NV40: Surprise, disappointment, or just what you expected?

Joe DeFuria said:
radar1200gs said:
You evidently, since your argument is comsumers will ignore a budget 6800 because of power consumption, heat and useless features. I would suggest history does not back your assertions up.

Um, where did I say consumers will ignore a budget 6800?!

Joe DeFuria said:
Chalnoth said:
I definitely expect that at the very least, the NV4x parts for the mid-low range of the market will be the parts to buy this fall.

I would have to disagree.

From what we can tell, nvidia has basically achieved "parity" with the R3xx core, in terms of performance and bandwidth utilization (Pipe per pipe, and clock for clock.)

That is, a 4 pipe NV4x at say 300 Mhz, would about equal the performance of a 4 pipe RV3x at 300 Mhz, given the same memory bandwidth.

However, it also appears (can't tell for sure yet) that it has taken nVidia more transistors to do this, and more power consumption. To be frank, having support for SM 3, as little as it may possibly mean in the high end, means almost zero in the low end, AFAIC.

In the lower end space, cost is obviously key.

So I see two advantages for ATI here:

1) ATI appears, with 4 pipe R3xx core, to have a cost/performance advantage over an nVidia 4 pipe variant of NV40 core.

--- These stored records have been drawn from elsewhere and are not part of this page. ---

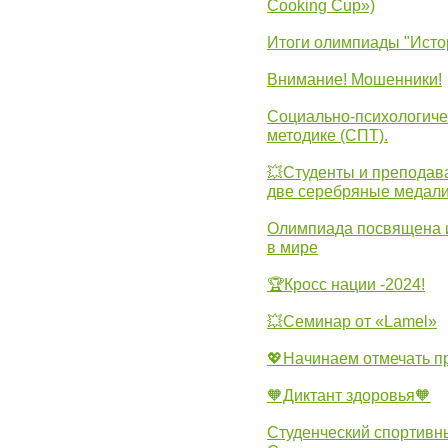
Cooking Cup»)
Итоги олимпиады "Исто
Внимание! Мошенники!
Социально-психологиче
методике (СПТ).
💥Студенты и преподав
две серебряные медали
Олимпиада посвящена и
в мире
🏆Кросс нации -2024!
💥Семинар от «Lamel»
💖Начинаем отмечать 
🧡Диктант здоровья🧡
Студенческий спортивны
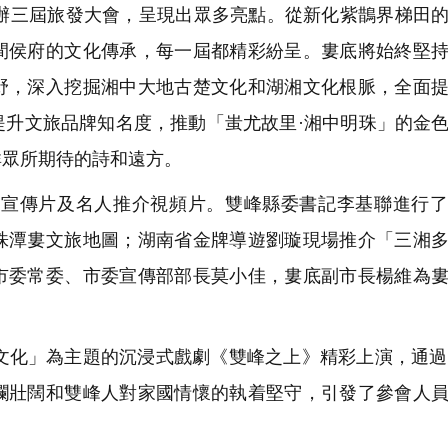
三屆旅發大會，呈現出眾多亮點。從新化紫鵲界梯田的
間侯府的文化傳承，每一屆都精彩紛呈。婁底將始終堅
野，深入挖掘湘中大地古楚文化和湖湘文化根脈，全面
提升文旅品牌知名度，推動「蚩尤故里·湘中明珠」的金
群眾所期待的詩和遠方。
宣傳片及名人推介視頻片。雙峰縣委書記李基聯進行了
株潭婁文旅地圖；湖南省金牌導遊劉璇現場推介「三湘
市委常委、市委宣傳部部長莫小佳，婁底副市長楊維為
化」為主題的沉浸式戲劇《雙峰之上》精彩上演，通過
瀾壯闊和雙峰人對家國情懷的執着堅守，引發了參會人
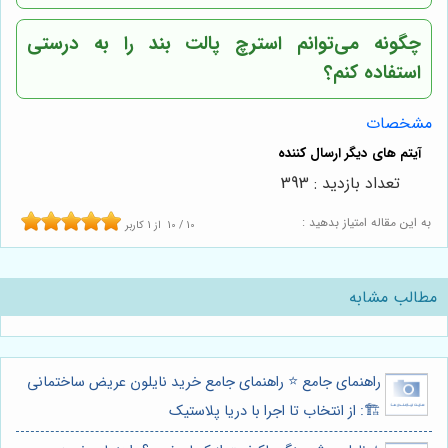
چگونه می‌توانم استرچ پالت بند را به درستی
استفاده کنم؟
مشخصات
تعداد بازدید : 393
به این مقاله امتیاز بدهید :
10
/
10
از
1
کاربر
مطالب مشابه
راهنمای جامع ⭐️ راهنمای جامع خرید نایلون عریض ساختمانی
🏗️: از انتخاب تا اجرا با دریا پلاستیک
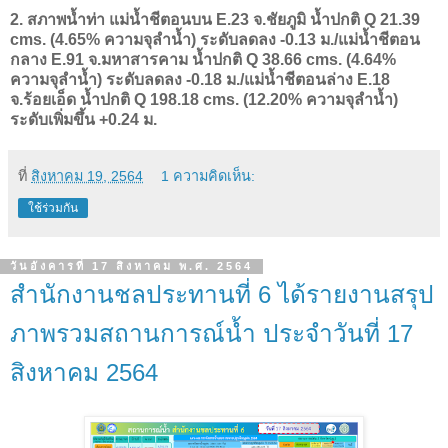
2. สภาพน้ำท่า แม่น้ำชีตอนบน E.23 จ.ชัยภูมิ น้ำปกติ Q 21.39
cms. (4.65% ความจุลำน้ำ) ระดับลดลง -0.13 ม./แม่น้ำชีตอน
กลาง E.91 จ.มหาสารคาม น้ำปกติ Q 38.66 cms. (4.64%
ความจุลำน้ำ) ระดับลดลง -0.18 ม./แม่น้ำชีตอนล่าง E.18
จ.ร้อยเอ็ด น้ำปกติ Q 198.18 cms. (12.20% ความจุลำน้ำ)
ระดับเพิ่มขึ้น +0.24 ม.
ที่
สิงหาคม 19, 2564
1 ความคิดเห็น:
ใช้ร่วมกัน
วันอังคารที่ 17 สิงหาคม พ.ศ. 2564
สำนักงานชลประทานที่ 6 ได้รายงานสรุป
ภาพรวมสถานการณ์น้ำ ประจำวันที่ 17
สิงหาคม 2564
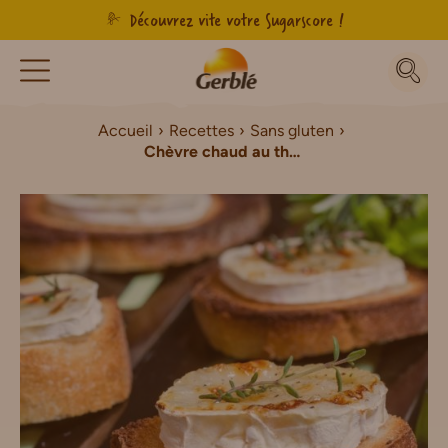
Découvrez vite votre Sugarscore !
Accueil
Recettes
Sans gluten
Chèvre chaud au thym et au miel Sans Gluten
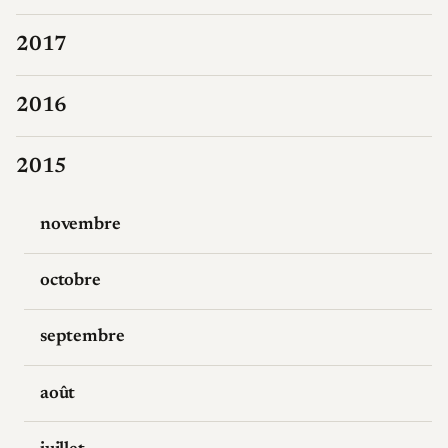
2017
2016
2015
novembre
octobre
septembre
août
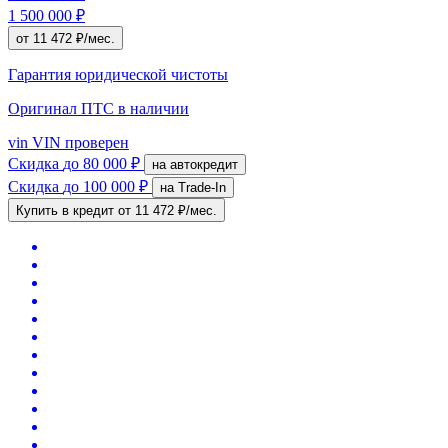
1 500 000 ₽
от 11 472 ₽/мес.
Гарантия юридической чистоты
Оригинал ПТС
в наличии
vin
VIN проверен
Скидка
до 80 000 ₽
на автокредит
Скидка
до 100 000 ₽
на Trade-In
Купить в кредит
от 11 472 ₽/мес.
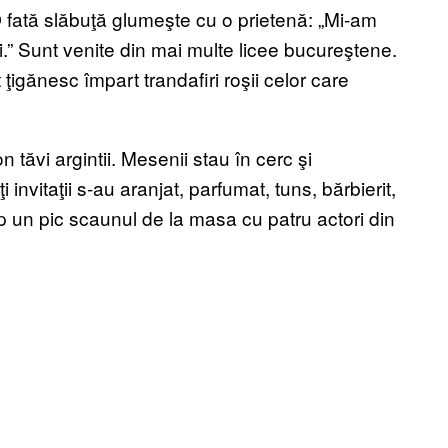
 fată slăbuţă glumeşte cu o prietenă: „Mi-am
i.” Sunt venite din mai multe licee bucureştene.
t ţigănesc împart trandafiri roşii celor care
tăvi argintii. Mesenii stau în cerc şi
nvitaţii s-au aranjat, parfumat, tuns, bărbierit,
p un pic scaunul de la masa cu patru actori din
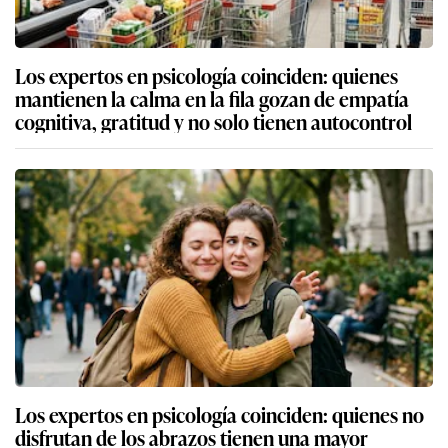
Los expertos en psicología coinciden: quienes
mantienen la calma en la fila gozan de empatía
cognitiva, gratitud y no solo tienen autocontrol
Los expertos en psicología coinciden: quienes no
disfrutan de los abrazos tienen una mayor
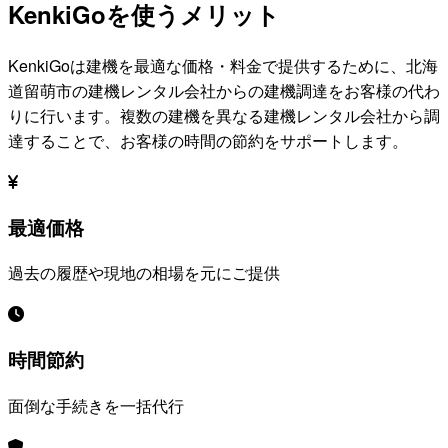
KenkiGoを使うメリット
KenkiGoは建機を最適な価格・料金で提供するために、
北海
道留萌市
の建機レンタル会社からの建機調達をお客様の代わ
りに行います。複数の建機を異なる建機レンタル会社から調
達することで、お客様の時間の節約をサポートします。
最適価格
過去の履歴や現地の相場を元にご提供
時間節約
面倒な手続きを一括代行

2) ATI may have access to a more cost effective process to boot. (ATI will be using 0.11 for their coming low end RV370...I don't think nVidia has 0.11 in the cards for at least a few quarters yet.)
 
Ummm...right.

Chalnoth insists that the budget 6800 would be "the" parts to buy, and that the market would go "hands down" to nvidia.

I disagreed.

so, um, Where again did I say consumers would "ignore" a low end 6800? And didn't I in fact say that I felt there would be good competition, but I thought ATI had the "edge?"

Oh, yes, I did:

In a previous post in this thread said:
I think it will be a battle in both areas, and I believe ATI will have the edge in both as well. Not "hands down" to ATI...but certainly not hands-down to nVidia.
 
Joe DeFuria said:
To be frank, having support for SM 3, as little as it may possibly mean in the high end, means almost zero in the low end, AFAIC.

Looking at the FX 5200, it's was actually the direct opposite with regards to the high end and low end and features. Although there it was DX8 vs DX9 which is course makes it a bit different.

And of course, "as little as it may possibly mean" is your opinion :)
 
Joe DeFuria said:
Chalnoth said:
And why would you think that ATI would be the only one to drop to .11 micron?
This spring? Because ATI said in their last conference call that their spring line up would include a 0.11u part.
No, late this year (hopefully in the fall).

I think it will be a battle in both areas, and I believe ATI will have the edge in both as well. Not "hands down" to ATI...but certainly not hands-down to nVidia.
I really don't think so. It seems to me that the NV4x core has a significant advantage over the R3xx core (for the number of pipes and frequency), and given that ATI Probably will not release a R4xx core for the mid-low range until next year, nVidia will have a significant advantage here.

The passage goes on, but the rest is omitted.